Bone broth is currently one of the most popular trends in the health community, but did you know this soothing stock has been around for centuries? There are a lot of really good reasons why this ancient remedy is making a major splash in today’s modern world – and they go far beyond the comfort of a hot mug of fragrant broth on a chilly fall day. Although that does sound pretty amazing right about now.
Bone Broth vs. Stock: What’s the Difference?
There seems to be a lot of confusion around this, but really, bone broth is essentially just good stock. According to Bon Appetit, traditional soup stock is thick due to the collagen that seeps out of joints and bones during long-term cooking, while broth is thinner and made with actual meat. Over time, people just started referring to traditional soup stock as bone broth, despite the difference in preparation.
Bone broth is defined by its thickness and has a gelatin-like consistency when chilled, kind of like Jello, but without all the artificial sweeteners, colors, and flavors. This gel-like consistency comes from the collagen found in the bones. Collagen is a protein derived from the meat cartilage and is what gives bone broth many of its numerous health benefits.
The Many Benefits of Bone Broth
Besides the aforementioned “comfort factor,” bone broth has many healing qualities that make it a veritable superpower:
The Gut Healer: The collagen found in bone broth protects and heals the digestive tract, potentially even helping to heal “leaky gut.” Bone broth supports better digestion and proper nutrient absorption within the body.
The Joint Protector: Ditch the expensive glucosamine supplements and ease your joint pain with homemade bone broth instead since bone broth is naturally full of glucosamine.
The Immune System Supporter: Bone broth has a high concentration of the minerals responsible for supporting and strengthening your immune system. Ever wonder why your grandmother’s homemade chicken soup always made you feel better? Turns out, there was some science mixed in with all that grandmotherly love.
The Bone Strengthener: The phosphorus, magnesium, and calcium found in bone broth provide the essential building blocks for your own healthy bones.
The Beautifier: Bone broth is a rich source of collagen, which is great for hair, skin, and nails. Drinking bone broth can help keep you looking youthful and radiant.
Learn more about the nutritional benefits of bone broth.
Homemade Bone Broth Recipe:
The best way to get your hands on some bone broth is, of course, to make it yourself! We’ve included one of our favorite recipes below. It’s pretty easy, but it does take some time so if you’re in a pinch, you can always order some pre-made bison bone broth from us instead. Either way, you’ll reap the benefits of this tasty brew.
Since animals need to be at their best in order to pass on the maximum health benefits to you, you should always start with the highest-quality meats and bones; pasture-raised and grassfed are always best. What kind of bones you choose are entirely up to you and the type of broth you want to make. Ask your local butcher for soup bones like knuckles, neck, and feet. These bones will have enough meat and cartilage to give you that thick consistency your broth needs. Some excellent choices are:
Next, select the vegetables and herbs you want to include in your batch of bone broth. Like the type of bones, this is completely up to your personal preference, but some good options include:
- Green Onion
- Bay Leaves
- Red Pepper Flakes
TIP: Avoid vegetables like broccoli, turnip peels, cabbage, brussels sprouts, green peppers, collard greens, and mustard seeds as these will make your broth bitter.
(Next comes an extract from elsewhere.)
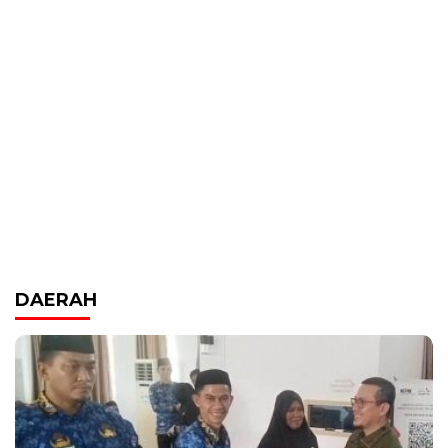
DAERAH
Optional: Once you have gathered all of your ingredients, you can roast your bones and vegetables in the oven on a baking sheet for 20-30 minutes at 450 degrees. This will give your bone broth a richer flavor and a darker color.
Place the bones and all of your vegetables in a large stockpot and add 2-4 inches of water. Bring to a boil then reduce heat to a low setting and simmer on low heat for 12-24 hours. The longer the time, the richer the flavor!
Optional: Skim the fat off the surface of your bone broth, but if you prefer to leave the fat you can. Remember, this is your culinary creation!
Once your broth has finished cooking, strain the liquid through a sieve to remove any remaining solids from the broth. Let the bone broth cool then batch it up into storage containers. Enjoy it in a mug like any other hot beverage or use it as a base for other recipes. Bone broth can be refrigerated for 3-4 days and frozen up to one year. Happy sipping!